I use chromedp
with Go to transform html pages into images (using screenshot method) but it uses a lot of CPU. Is it ok and can i optimize it? Here how i use it (i tried to open first tab, but everything works the same, after .Run method, endpoint is not responding (app runs normally, parallel healthcheck request are OK)
Here code:
func (cdp *ChromeDP) ConvertToImage(html string) ([]byte, error) {
var res []byte
// You should use same context from ChromeDP struct, to avoid zombie chrome process
ctx1, cancel1 := chromedp.NewContext(cdp.ctx)
defer cancel1()
var wg sync.WaitGroup
wg.Add(1)
if err := chromedp.Run(ctx1,
chromedp.Navigate("about:blank"),
chromedp.ActionFunc(func(ctx context.Context) error {
lctx, cancel := context.WithCancel(ctx)
chromedp.ListenTarget(lctx, func(ev interface{}) {
if _, ok := ev.(*page.EventLoadEventFired); ok {
wg.Done()
cancel()
}
})
return nil
}),
chromedp.ActionFunc(func(ctx context.Context) error {
frameTree, err := page.GetFrameTree().Do(ctx)
if err != nil {
return err
}
return page.SetDocumentContent(frameTree.Frame.ID, html).Do(ctx)
}),
chromedp.ActionFunc(func(ctx context.Context) error {
wg.Wait()
return nil
}),
chromedp.ActionFunc(func(ctx context.Context) error {
result, err := page.CaptureScreenshot().Do(ctx)
if err != nil {
return err
}
res = result
return nil
}),
); err != nil {
return nil, err
}
return res, nil
}
(Its not wg problem, tested :D)
I was having the same problems using an alpine Docker image with a chromium installed. chromedp
handles any chrome instance to execute commands.

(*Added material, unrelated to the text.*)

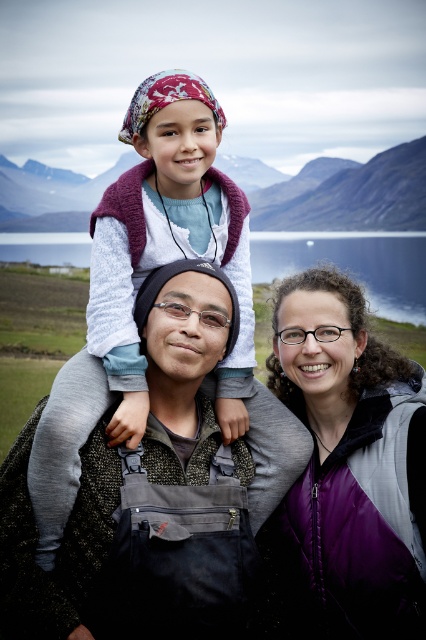 You are a photographer trying to capture a photo of the blue water at center without including the purple fleece vest at center in the frame. Based on their positions, is this possible?

The purple fleece vest at center is located below the blue water at center, so it is possible to capture the blue water at center without the purple fleece vest at center by adjusting the camera angle upwards to exclude the lower area where the vest is positioned. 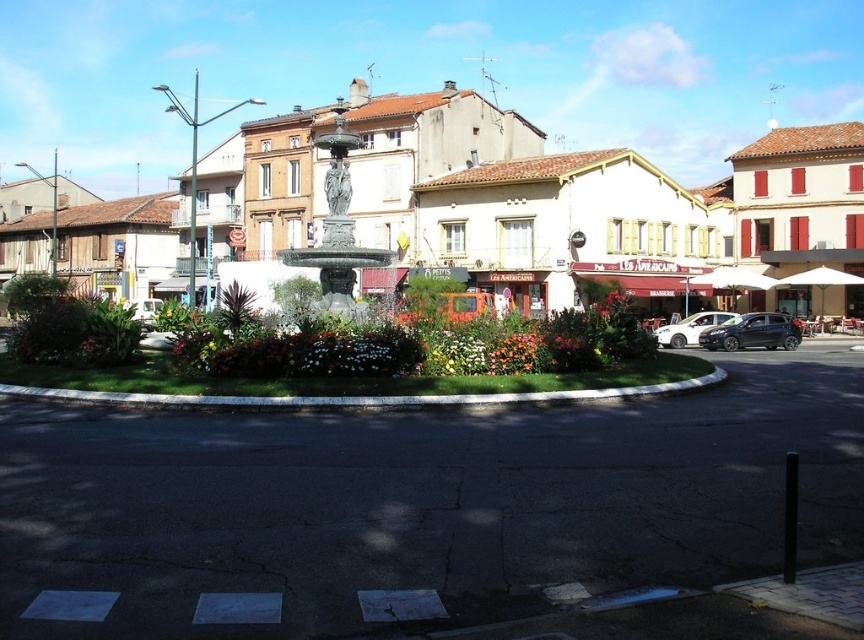 You are an event planner setting up a flower arrangement for a city festival. You have the green marble fountain at center and the floral bouquet at center in the plaza. Which object is taller and should be considered for visibility when placing decorations?

The green marble fountain at center is taller than the floral bouquet at center, so it should be the primary consideration for visibility when placing decorations.

You are a pedestrian standing in the plaza and want to cross the street to reach the fountain. There are two cars parked on the right side of the street. Which car is closer to the curb? The black matte hatchback at right or the satin silver sedan at right?

The black matte hatchback at right is positioned under the satin silver sedan at right, meaning the black matte hatchback at right is closer to the curb than the satin silver sedan at right. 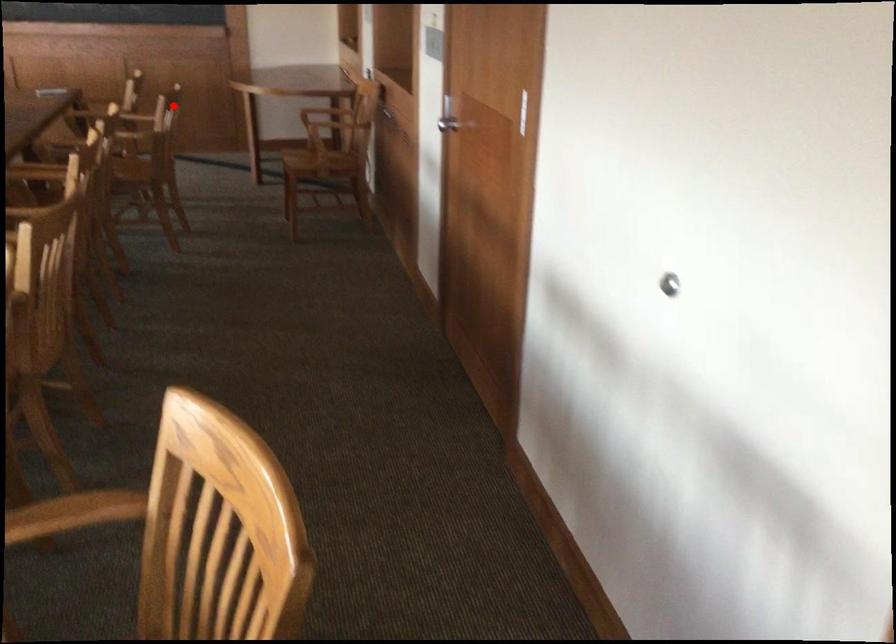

I changed the Dockerfile to use chromedp/headless-shell:
# Build
FROM golang:latest AS build
RUN mkdir /go/src/app
COPY . /go/src/app
WORKDIR /go/src/app
RUN go mod tidy
RUN go build -o /go/src/app/main main.go
# Run
FROM chromedp/headless-shell:latest
COPY --from=build /go/src/app/main /go/src/app/
COPY --from=build /go/src/app/templates /go/src/app/templates
WORKDIR /go/src/app
EXPOSE 8080
RUN apt-get update; apt install dumb-init -y
ENTRYPOINT ["dumb-init", "--"]
CMD ["/go/src/app/main"]
I replaced an Alpine image for a Debian image (golang:latest in build stage) because chromedp/headless-shell (2nd stage in image) is based on it.
In the cluster, the service required 400% of CPU. After the change it dropped down to 2%. You can use any AWS node with it.
Another approach is to always have a running browser instance: the first chromedp.NewContext(cdp.ctx)
should open an about:blank
tab to never close the browser when other tabs are closed.